Climate plays a key role in determining the distribution, composition, and productivity of coniferous forests. The taiga climate is the most extreme, with a growing season of 50-100 days, and winter temperatures that often drop below -30 degrees C. The annual precipitation is low, ranging from 40-50 centimeters, and falling mainly in summer when temperatures range from 12 degrees C to 15 degrees C. The climate of the montane coniferous forest is generally milder and wetter than that of the taiga, but topography, elevation, and aspect create a diversity of climatic conditions. In the European Alps, annual precipitation varies between 80-260 centimeters, winter temperatures range between 0 degrees C and 5 degrees C, and summer temperatures average 10 degrees C to 18 degrees C.

In the North American Rockies, annual precipitation varies from 40-120 centimeters, with winter and summer temperatures ranging from -5 degrees C to -10 degrees C and 15 degrees C to 20 degrees C, respectively, depending on latitude. North America’s wet coastal coniferous forests have the mildest climate with a frost-free period that can exceed 240 days and winter temperatures that rarely surpass -5 degrees C. Annual precipitation ranges from 40-200 centimeters and is often embellished by sea fog. North America’s wet coastal coniferous forest is the most productive on the continent, harboring species like coast redwood (Sequoia sempervirens) that may grow 100 meters tall and reach 2,000 years in age.

Humans have exploited coniferous forests for food, timber, fuel, and fiber for millennia.
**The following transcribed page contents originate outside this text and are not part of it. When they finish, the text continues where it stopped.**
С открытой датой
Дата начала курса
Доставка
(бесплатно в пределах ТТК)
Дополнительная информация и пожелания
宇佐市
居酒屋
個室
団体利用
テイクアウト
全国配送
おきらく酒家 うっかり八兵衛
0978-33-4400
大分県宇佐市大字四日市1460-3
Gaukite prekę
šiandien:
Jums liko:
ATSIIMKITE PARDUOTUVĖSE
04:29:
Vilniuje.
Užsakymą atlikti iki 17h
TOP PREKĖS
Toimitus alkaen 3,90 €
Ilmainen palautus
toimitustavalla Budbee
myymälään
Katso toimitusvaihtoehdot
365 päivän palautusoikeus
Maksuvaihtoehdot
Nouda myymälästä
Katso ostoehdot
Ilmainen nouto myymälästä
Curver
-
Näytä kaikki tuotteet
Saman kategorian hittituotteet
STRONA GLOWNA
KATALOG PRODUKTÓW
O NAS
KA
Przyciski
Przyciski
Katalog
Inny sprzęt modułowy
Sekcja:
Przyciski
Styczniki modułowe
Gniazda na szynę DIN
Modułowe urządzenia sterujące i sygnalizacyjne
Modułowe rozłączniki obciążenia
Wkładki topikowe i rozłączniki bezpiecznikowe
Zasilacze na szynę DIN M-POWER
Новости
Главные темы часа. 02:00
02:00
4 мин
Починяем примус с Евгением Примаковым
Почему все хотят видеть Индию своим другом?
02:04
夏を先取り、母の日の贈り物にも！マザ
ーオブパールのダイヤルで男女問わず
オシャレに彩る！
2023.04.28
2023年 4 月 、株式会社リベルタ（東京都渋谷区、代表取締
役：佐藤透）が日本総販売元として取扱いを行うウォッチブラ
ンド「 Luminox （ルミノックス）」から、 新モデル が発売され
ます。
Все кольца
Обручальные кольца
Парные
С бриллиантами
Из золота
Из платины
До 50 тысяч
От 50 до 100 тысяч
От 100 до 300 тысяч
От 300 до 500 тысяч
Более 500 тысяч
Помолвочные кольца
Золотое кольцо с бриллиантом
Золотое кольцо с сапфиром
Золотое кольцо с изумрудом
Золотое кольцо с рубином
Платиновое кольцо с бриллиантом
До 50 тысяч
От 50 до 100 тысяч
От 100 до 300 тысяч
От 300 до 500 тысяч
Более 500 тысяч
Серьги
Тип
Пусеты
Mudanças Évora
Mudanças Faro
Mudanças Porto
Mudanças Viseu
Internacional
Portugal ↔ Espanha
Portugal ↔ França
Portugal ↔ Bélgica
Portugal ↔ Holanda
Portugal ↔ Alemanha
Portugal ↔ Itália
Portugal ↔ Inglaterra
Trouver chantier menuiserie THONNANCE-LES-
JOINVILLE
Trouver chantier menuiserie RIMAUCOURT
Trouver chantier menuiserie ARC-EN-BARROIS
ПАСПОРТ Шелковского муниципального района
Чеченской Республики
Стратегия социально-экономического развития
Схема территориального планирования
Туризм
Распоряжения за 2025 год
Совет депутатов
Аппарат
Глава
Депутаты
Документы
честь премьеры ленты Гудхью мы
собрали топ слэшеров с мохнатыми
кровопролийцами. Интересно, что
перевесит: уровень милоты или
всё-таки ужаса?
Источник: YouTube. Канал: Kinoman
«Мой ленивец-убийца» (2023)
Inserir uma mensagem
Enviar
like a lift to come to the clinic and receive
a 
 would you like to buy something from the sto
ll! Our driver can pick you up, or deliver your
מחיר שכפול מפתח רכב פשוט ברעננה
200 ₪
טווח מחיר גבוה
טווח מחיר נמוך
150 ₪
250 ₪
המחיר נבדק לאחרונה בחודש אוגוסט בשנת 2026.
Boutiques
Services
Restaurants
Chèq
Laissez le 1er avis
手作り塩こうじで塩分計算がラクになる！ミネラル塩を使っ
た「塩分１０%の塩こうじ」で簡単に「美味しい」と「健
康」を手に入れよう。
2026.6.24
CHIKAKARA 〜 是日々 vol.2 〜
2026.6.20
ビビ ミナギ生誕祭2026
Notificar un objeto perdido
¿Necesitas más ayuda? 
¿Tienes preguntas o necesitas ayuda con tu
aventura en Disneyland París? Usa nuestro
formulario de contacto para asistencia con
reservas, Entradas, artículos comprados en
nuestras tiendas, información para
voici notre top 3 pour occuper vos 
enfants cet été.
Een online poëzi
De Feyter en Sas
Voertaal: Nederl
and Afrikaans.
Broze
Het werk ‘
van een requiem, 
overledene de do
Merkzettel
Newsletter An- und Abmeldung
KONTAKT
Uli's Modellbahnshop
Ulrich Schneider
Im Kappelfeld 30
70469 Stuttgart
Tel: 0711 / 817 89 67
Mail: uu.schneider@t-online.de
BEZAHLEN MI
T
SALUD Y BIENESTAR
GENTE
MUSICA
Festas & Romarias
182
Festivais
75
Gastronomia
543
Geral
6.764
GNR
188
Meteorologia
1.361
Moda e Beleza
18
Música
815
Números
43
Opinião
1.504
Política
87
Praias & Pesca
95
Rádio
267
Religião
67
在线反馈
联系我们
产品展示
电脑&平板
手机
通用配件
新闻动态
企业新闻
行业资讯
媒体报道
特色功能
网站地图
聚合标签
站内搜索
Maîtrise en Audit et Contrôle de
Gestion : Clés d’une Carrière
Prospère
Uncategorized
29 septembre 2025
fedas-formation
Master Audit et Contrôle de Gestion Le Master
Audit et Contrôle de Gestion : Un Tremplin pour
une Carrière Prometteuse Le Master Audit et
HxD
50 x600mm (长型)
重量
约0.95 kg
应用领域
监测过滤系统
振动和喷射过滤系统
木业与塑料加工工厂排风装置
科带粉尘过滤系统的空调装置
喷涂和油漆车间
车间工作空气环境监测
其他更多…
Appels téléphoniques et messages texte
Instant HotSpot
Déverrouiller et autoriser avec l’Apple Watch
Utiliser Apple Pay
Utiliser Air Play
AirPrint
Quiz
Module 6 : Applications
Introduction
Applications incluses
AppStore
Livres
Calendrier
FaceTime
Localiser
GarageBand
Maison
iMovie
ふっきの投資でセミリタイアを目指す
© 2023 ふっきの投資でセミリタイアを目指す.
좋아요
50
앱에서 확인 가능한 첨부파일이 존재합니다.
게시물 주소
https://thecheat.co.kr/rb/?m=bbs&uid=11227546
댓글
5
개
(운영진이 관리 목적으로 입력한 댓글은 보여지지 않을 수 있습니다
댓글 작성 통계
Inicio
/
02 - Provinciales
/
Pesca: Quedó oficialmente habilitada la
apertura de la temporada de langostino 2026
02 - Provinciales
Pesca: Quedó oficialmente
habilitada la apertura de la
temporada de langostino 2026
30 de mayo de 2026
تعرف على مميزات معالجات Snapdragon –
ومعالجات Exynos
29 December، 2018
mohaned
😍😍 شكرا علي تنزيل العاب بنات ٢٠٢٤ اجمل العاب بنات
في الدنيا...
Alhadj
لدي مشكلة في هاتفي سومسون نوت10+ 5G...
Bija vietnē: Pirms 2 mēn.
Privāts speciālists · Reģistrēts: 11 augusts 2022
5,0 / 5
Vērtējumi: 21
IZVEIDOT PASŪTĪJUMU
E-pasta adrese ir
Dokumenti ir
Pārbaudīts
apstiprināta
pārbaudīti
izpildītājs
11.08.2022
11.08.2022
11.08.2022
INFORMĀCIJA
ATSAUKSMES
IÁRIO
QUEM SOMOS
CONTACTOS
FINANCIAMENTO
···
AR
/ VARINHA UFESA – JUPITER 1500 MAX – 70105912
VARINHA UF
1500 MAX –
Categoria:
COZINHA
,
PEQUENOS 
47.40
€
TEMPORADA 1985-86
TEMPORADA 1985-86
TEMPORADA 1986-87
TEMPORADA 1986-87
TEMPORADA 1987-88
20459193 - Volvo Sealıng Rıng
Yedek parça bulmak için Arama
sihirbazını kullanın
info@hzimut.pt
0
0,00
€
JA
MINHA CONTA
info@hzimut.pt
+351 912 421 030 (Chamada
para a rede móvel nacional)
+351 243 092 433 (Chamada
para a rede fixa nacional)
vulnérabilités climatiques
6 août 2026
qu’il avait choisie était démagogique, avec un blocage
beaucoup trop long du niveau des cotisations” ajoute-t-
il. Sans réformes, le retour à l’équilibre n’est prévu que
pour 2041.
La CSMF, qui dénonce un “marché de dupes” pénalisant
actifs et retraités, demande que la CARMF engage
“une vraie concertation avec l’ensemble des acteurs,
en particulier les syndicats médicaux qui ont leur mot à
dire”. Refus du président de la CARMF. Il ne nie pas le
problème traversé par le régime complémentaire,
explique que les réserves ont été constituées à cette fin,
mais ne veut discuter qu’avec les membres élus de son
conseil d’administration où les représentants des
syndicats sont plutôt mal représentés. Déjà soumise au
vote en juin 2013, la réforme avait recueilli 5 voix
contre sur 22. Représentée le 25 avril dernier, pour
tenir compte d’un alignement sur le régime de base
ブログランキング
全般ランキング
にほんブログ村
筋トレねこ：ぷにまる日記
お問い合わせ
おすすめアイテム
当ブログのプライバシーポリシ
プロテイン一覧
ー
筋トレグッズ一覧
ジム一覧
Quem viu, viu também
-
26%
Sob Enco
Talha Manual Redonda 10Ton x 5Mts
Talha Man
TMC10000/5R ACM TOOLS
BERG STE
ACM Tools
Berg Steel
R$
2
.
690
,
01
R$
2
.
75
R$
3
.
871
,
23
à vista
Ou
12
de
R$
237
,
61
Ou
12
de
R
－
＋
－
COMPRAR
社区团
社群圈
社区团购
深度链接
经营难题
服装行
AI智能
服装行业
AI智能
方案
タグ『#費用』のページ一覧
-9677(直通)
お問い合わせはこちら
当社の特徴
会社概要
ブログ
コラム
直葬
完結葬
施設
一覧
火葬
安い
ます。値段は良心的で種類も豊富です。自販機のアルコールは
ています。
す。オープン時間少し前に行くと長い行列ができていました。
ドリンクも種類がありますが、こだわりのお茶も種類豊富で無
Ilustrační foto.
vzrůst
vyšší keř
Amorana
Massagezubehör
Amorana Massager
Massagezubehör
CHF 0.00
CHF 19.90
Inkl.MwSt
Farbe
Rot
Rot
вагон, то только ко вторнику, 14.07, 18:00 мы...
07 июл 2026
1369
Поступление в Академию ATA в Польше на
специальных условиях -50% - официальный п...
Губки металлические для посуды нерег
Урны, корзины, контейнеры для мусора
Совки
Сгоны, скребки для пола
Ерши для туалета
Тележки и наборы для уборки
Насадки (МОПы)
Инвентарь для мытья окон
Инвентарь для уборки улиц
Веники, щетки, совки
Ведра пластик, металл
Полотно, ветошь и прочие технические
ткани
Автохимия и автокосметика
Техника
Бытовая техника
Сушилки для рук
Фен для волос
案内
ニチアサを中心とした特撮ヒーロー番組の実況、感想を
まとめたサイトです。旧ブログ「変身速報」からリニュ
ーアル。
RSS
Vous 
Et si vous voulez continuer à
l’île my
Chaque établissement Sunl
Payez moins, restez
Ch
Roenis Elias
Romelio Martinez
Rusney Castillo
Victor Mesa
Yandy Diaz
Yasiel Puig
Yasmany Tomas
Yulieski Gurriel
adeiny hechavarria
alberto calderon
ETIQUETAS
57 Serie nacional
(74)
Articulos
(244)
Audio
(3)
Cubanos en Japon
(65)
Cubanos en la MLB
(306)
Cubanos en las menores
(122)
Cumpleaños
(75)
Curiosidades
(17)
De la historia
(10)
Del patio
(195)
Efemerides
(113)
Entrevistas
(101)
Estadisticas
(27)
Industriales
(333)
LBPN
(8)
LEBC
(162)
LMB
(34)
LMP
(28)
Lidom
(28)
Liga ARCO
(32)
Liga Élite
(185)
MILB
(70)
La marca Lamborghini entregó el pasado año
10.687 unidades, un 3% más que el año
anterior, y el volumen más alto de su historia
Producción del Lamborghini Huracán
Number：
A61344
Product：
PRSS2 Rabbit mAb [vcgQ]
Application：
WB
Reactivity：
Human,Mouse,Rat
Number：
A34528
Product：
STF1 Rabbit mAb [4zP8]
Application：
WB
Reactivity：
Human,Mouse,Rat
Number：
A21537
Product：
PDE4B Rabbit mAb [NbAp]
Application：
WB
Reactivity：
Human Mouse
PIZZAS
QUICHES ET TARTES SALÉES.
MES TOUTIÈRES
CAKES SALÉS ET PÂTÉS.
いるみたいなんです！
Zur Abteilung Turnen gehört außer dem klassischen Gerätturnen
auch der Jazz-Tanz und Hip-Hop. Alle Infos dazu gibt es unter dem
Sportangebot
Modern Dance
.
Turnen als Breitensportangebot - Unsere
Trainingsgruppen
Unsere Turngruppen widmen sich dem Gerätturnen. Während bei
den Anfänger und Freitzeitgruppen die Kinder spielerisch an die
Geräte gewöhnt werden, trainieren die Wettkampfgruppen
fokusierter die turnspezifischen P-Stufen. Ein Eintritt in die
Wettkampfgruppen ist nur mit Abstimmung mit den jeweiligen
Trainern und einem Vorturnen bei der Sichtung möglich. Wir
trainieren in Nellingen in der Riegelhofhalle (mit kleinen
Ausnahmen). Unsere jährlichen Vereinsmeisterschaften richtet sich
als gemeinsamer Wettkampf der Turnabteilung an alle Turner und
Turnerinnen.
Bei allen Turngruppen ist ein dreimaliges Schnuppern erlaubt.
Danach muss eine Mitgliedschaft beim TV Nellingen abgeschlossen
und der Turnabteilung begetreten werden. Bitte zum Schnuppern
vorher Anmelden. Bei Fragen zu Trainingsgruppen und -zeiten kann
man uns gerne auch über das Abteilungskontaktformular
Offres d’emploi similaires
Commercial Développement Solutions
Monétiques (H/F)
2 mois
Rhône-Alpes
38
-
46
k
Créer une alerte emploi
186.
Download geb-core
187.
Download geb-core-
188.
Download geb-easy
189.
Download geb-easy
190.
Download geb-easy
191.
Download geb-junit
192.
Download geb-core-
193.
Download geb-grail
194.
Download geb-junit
Today, many coniferous forests are intensely managed for timber and pulpwood, like the pine forests of the southeastern United States. Other coniferous forests, like the taiga of Russia and Canada-which contain 50 percent of the world’s old-growth forests-are under increasing human pressure for harvest and oil development. The peat soils of the taiga are an important global carbon sink and heavy development may influence global warming rates.

Bibliography: 

  1. W. Archibold, Ecology of World Vegetation (Chapman & Hall, 1995);
  2. Michael G. Barbour, Jack H. Burk, Wanna D. Pitts, Frank S. Gilliam, and Mark W. Schwartz, Terrestrial Plant Ecology (Benjamin/ Cummings, 1999);
  3. Jessica Gurevitch, Samuel M. Scheiner and Gordon A Fox, The Ecology of Plants (Sinauer Associates, 2006);
  4. Robert Leo Smith and Thomas M. Smith, Ecology and Field Biology (Benjamin/Cummings, 2001).